I read Isaiah 14:12-15, then wrote what I thought that it meant without doing any research; I took both an intuitive and spiritual approach in my interpretation. Today I would like to compare what I thought that the passage meant eight weeks ago with what I have come to understand it to mean through "a 5-step interpretive journey."[1] To read the Prologue from eight weeks ago click on: 
“What Does This Passage Mean?”[2]

How My Understanding of the Passage Changed

My thoughts on this passage did change as a result of the 5-step interpretive process.[3] The change began in step 1 which is reflected in blogs 1 and 2.

In step-1, I began to understand the passage in its historical-cultural-literal context. No one in Isaiah’s day would have interpreted the passage to mean “a taunt against Satan at the eschaton.”[4] They would have understood this passage to predict the physical death of a tyrannical king yet to come.[5]

Then in steps 4 and 5 I saw the differences between the audience in Isaiah’s day and our day. Having noted those differences I was able to write three timeless-theological-principles from the text that is both true for them and for us:
1. A ruler can be cruel, because of pride and sinful desire.[6]
2. When an evil ruler is taken out of power the people and earth rejoice.[7]
3. The Lord God is omnipotent and eternal; therefore, death is the leveler of all men.[8]
Having come up with these three timeless-theological-principles being taught in the text I was then able to see how the New Testament modified these principles so that they could be applied with regards to Christians today.

Final Thoughts

The 5-step interpretive journey taught by Duvall and Hays is fantastic. It is imperative to have a historical-cultural-literary understanding of whatever Biblical text that you are going to interpret. This allows us to accurately come to a timeless-theological principle that can be applied in our lives and the lives of those whom we may be teaching.
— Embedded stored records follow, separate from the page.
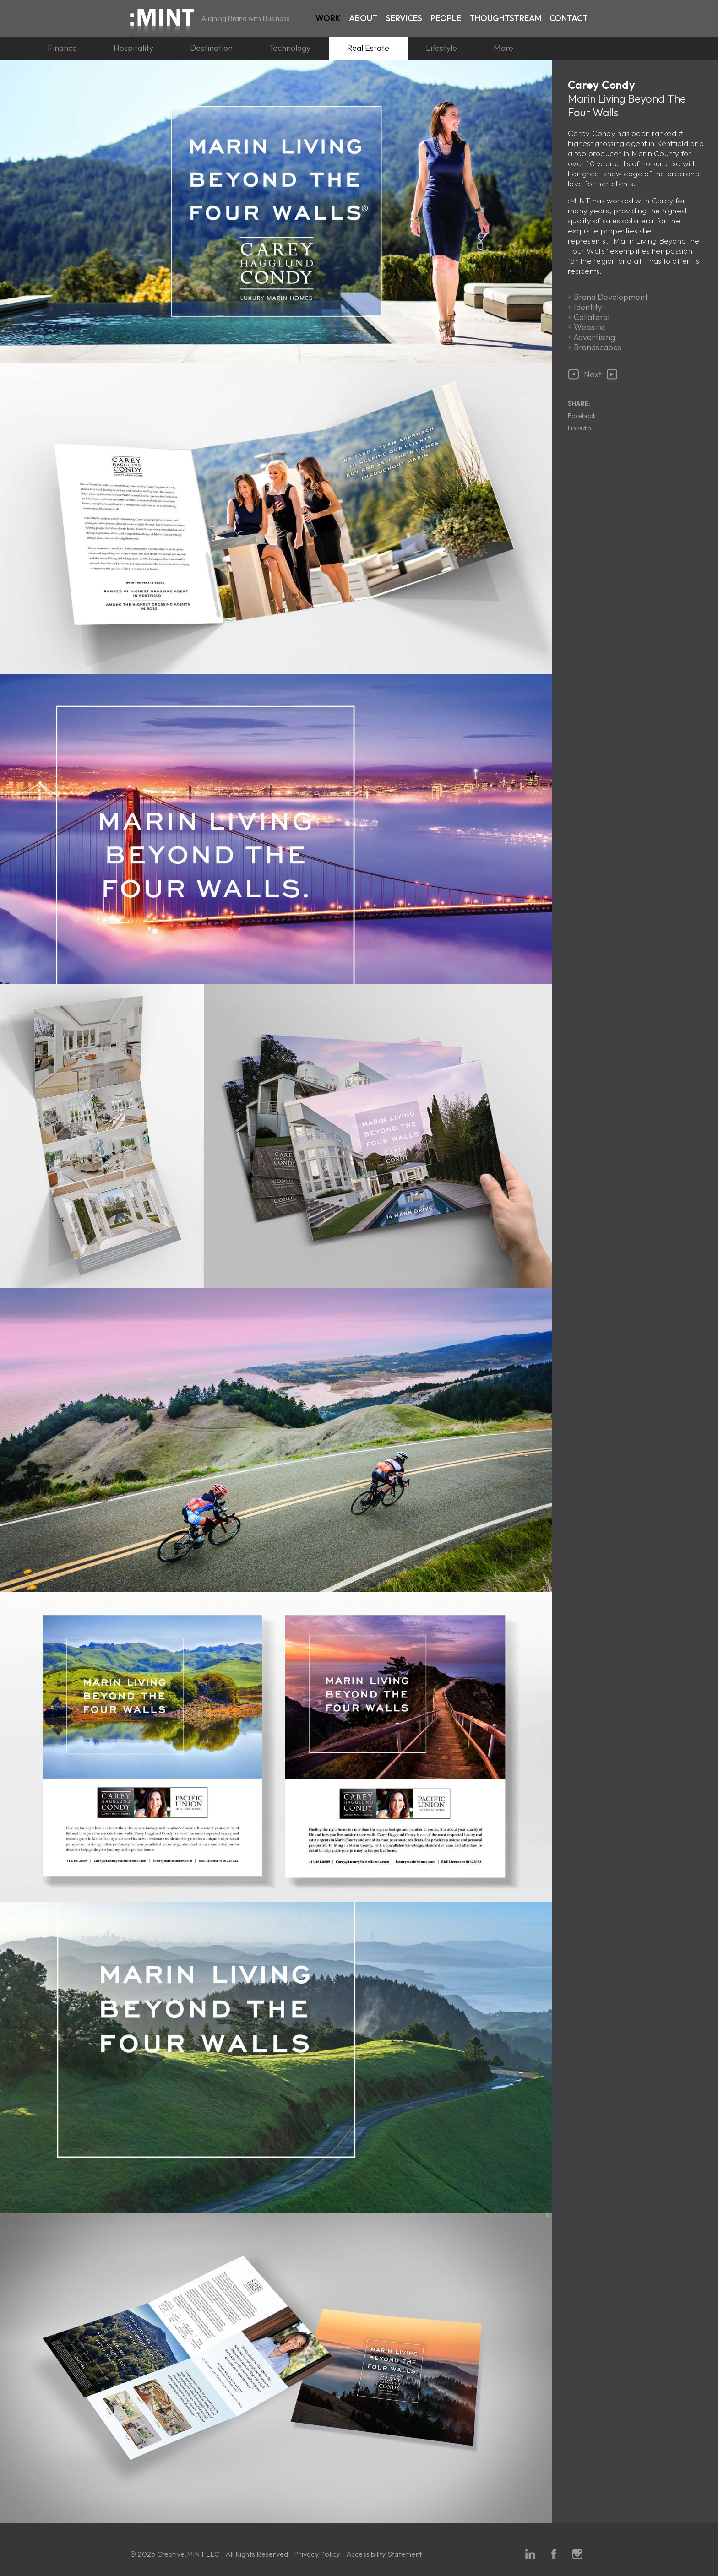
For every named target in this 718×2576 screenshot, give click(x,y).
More (503, 48)
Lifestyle (441, 48)
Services (404, 18)
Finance (62, 48)
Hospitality (133, 48)
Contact (568, 18)
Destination (211, 48)
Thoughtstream (505, 18)
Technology (289, 48)
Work (328, 18)
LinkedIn (579, 428)
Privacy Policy (317, 2554)
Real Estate (368, 48)
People (445, 18)
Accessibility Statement (384, 2554)
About (363, 18)
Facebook (582, 416)
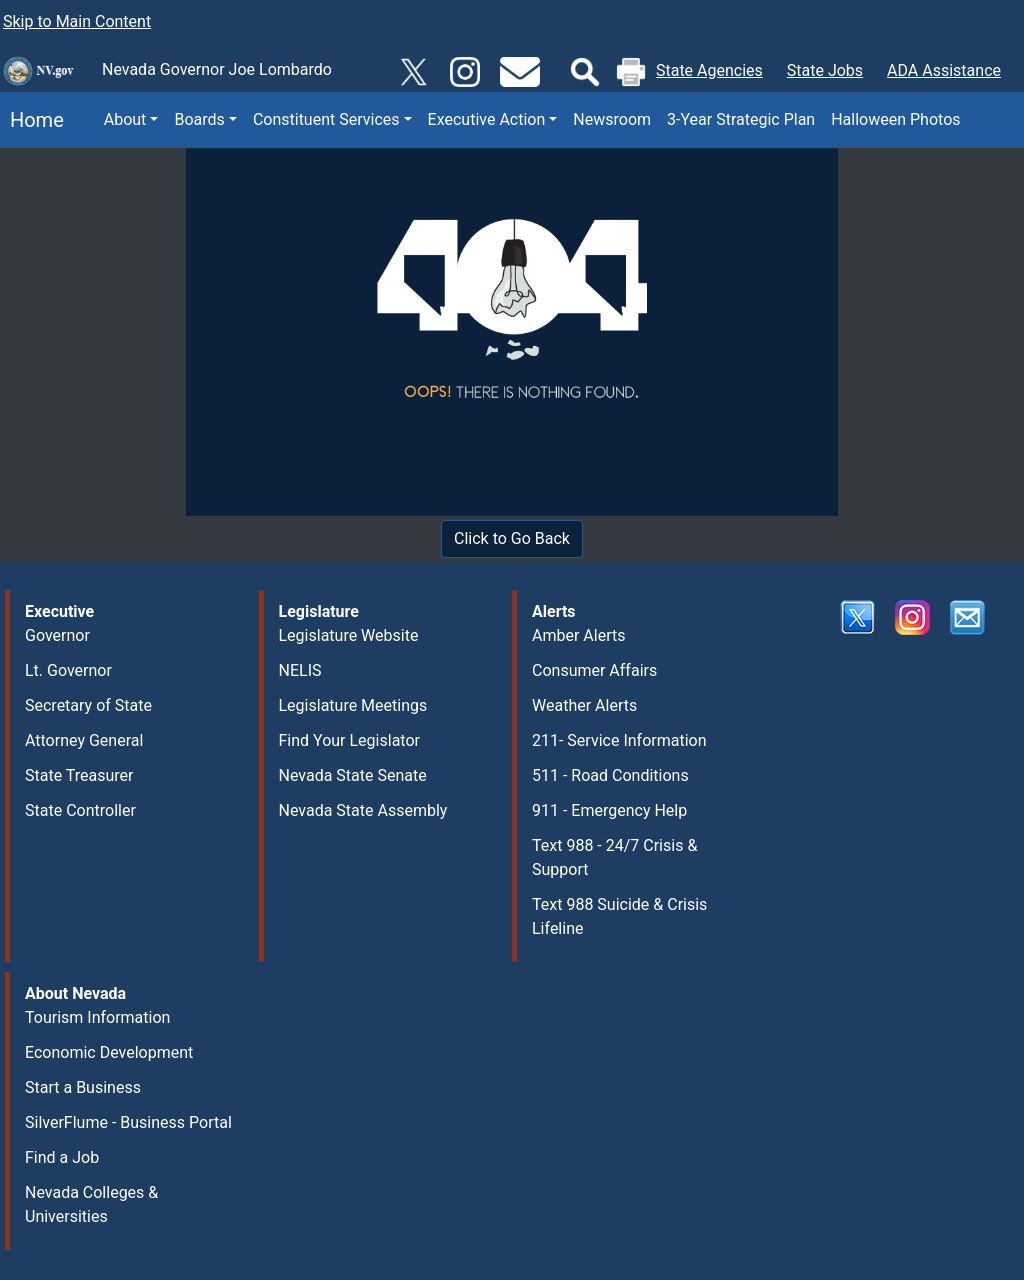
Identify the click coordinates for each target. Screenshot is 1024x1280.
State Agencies (709, 70)
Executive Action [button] (487, 119)
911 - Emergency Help (609, 810)
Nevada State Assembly (363, 810)
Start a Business (83, 1087)
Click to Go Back (512, 538)
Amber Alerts (578, 635)
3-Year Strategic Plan (741, 119)
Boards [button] (199, 119)
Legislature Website (349, 635)
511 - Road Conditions (610, 775)
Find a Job (62, 1157)
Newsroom (612, 119)
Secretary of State (88, 705)
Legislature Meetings (353, 705)
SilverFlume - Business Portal (128, 1122)
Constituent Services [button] (326, 119)
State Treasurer (79, 775)
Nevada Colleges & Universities (91, 1204)
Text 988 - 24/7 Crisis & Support (614, 857)
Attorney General (84, 740)
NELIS (300, 670)
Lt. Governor (68, 670)
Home (32, 120)
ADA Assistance (944, 70)
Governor (57, 635)
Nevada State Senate (353, 775)
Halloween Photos (895, 119)
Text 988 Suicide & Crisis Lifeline (619, 916)
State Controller (80, 810)
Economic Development (109, 1052)
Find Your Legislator (349, 740)
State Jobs (825, 70)
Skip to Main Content (77, 21)
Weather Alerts (584, 705)
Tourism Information (97, 1017)
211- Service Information (619, 740)
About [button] (125, 119)
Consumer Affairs (594, 670)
[1] J. Scott Duvall and J. Daniel Hays, Grasping God’s word: A Hands-On Approach to Reading, Interpreting, and Applying the Bible (Grand Rapids: Zondervan, 2012).
[2] Michael Peek, What Does This Passage Mean: Isaiah 14:12-15, a paper presented for M-BS2400 Introduction to Hermeneutics, Mid-Western Baptist Theological Seminary, August 2017.
[3] J. Scott Duvall and J. Daniel Hays, Grasping God’s word: A Hands-On Approach to Reading, Interpreting, and Applying the Bible (Grand Rapids: Zondervan, 2012).
[4] Ibid, last sentence.
[5] Michael Peek, Blog #2 Isaiah 14:3-23 Verse-by Verse Commentary, a paper presented for M-BS2400 Introduction to Hermeneutics, Mid-Western Baptist Theological Seminary, September 2017, 14:12-15.
[6] Michael Peek, Blog #4 Cross the Principlizing Bridge, a paper presented for M-BS2400 Introduction to Hermeneutics, Mid-Western Baptist Theological Seminary, September 2017, The Cruel King.
[7] Ibid, The People and the Earth Rejoice.
[8] Ibid, Descending to Sheol.

Bibliography
Duvall, J. Scott and Hays, J. Daniel, Grasping God’s word: A Hands-On Approach to Reading, Interpreting, and Applying the Bible. Grand Rapids: Zondervan, 2012).
Peek, Michael, Blog #2 Isaiah 14:3-23 Verse-by Verse Commentary, a paper presented for M-BS2400 Introduction to Hermeneutics, Mid-Western Baptist Theological Seminary, September 2017.
Peek, Michael, Blog #4 Cross the Principlizing Bridge, a paper presented for M-BS2400 Introduction to Hermeneutics, Mid-Western Baptist Theological Seminary, September 2017.
Peek, Michael, What Does This Passage Mean: Isaiah 14:12-15, a paper presented for M-BS2400 Introduction to Hermeneutics, Mid-Western Baptist Theological Seminary, August 2017.